Nonetheless, Parks had an effect on Williamsburg. Right from the start his Gazette had the professional touch of a master craftsman. The earliest edition in existence, No. 6, is full of accounts from England, including news of the ministry, unrest in Persia, and this juicy crime item:

"We have an Account from Bristol, that last Wednesday Morning, one Mrs. Norman, who kept a Huckster Shop on St. Phillip’s Plain there, was found murdered in her own Shop, in a very dismall manner, she having several Marks of Violence about her Head, which, in all probability was the Cause of her Death, of of which a large Quantity of Blood issued."

News in the Gazette was taken largely from letters written abroad and recently arrived in the hands of the printer himself or friendly readers. Information was also taken from English papers and other colonial sheets.

There was not much local news in Parks’ Gazette. What little there was appeared primarily in advertisements of recent ship arrivals, shops opening, runaway slaves, deserted spouses, and strayed horses.

By today’s standards The Virginia Gazette of 1736 would look gray and ponderous. There were no headlines, no photographs, no fancy page makeup. But there was news, and for a town that never had a newspaper before it was welcome.

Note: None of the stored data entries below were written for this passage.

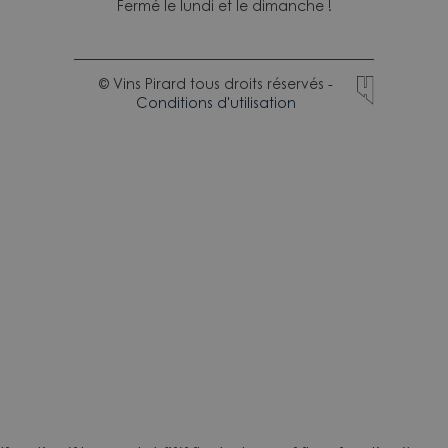
Fermé le lundi et le dimanche !
© Vins Pirard tous droits réservés -
Conditions d'utilisation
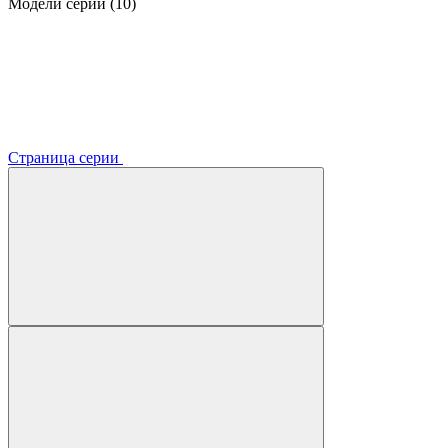
Модели серии (10)
Страница серии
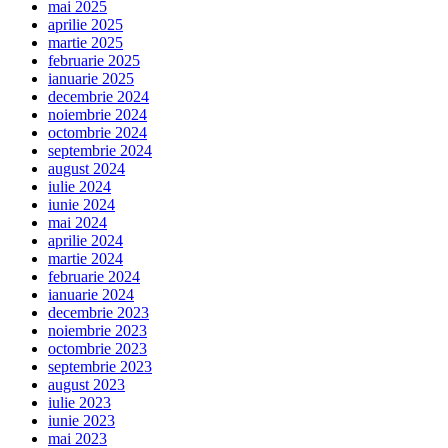
mai 2025
aprilie 2025
martie 2025
februarie 2025
ianuarie 2025
decembrie 2024
noiembrie 2024
octombrie 2024
septembrie 2024
august 2024
iulie 2024
iunie 2024
mai 2024
aprilie 2024
martie 2024
februarie 2024
ianuarie 2024
decembrie 2023
noiembrie 2023
octombrie 2023
septembrie 2023
august 2023
iulie 2023
iunie 2023
mai 2023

It was also well produced. The writing was clear and to the point, though modern readers may find it difficult to plod through the long "s" formation that resemble an "f."

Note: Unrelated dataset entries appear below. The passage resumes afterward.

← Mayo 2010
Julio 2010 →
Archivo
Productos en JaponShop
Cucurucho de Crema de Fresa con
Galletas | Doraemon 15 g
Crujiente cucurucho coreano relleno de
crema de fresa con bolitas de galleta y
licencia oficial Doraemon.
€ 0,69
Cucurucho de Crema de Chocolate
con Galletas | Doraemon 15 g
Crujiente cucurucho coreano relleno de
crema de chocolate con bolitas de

There were few typographical errors, which is a statement any newspaper then or now would like to make. But it was even more difficult in the 1700s. There were six variations of the "s" ligature, and most nouns were upper-cased regardless of whether they were proper nouns.

Advertising was crucial to The Virginia Gazette. Parks ran an "Advertisement, concerning Advertisements" on Oct. 8, 1736, which concluded with this promotion:

"And as these Papers will circulate (as speedily as possible) not only all over This, but also the Neighboring Colonies, and will probably be read by some Thousands of People, it is very likely that may have the desir’d Effect; and it is certainly the cheapest and most effectual Method that can be taken for publishing any Thing of this Nature." The same holds true today.

A typical day for William Parks had him working ten hours, perhaps more if he was printing his weekly Gazette on his sheet-fed handpress. It was a laborious process of setting the type by hand, picking letter by letter from a box of matrices.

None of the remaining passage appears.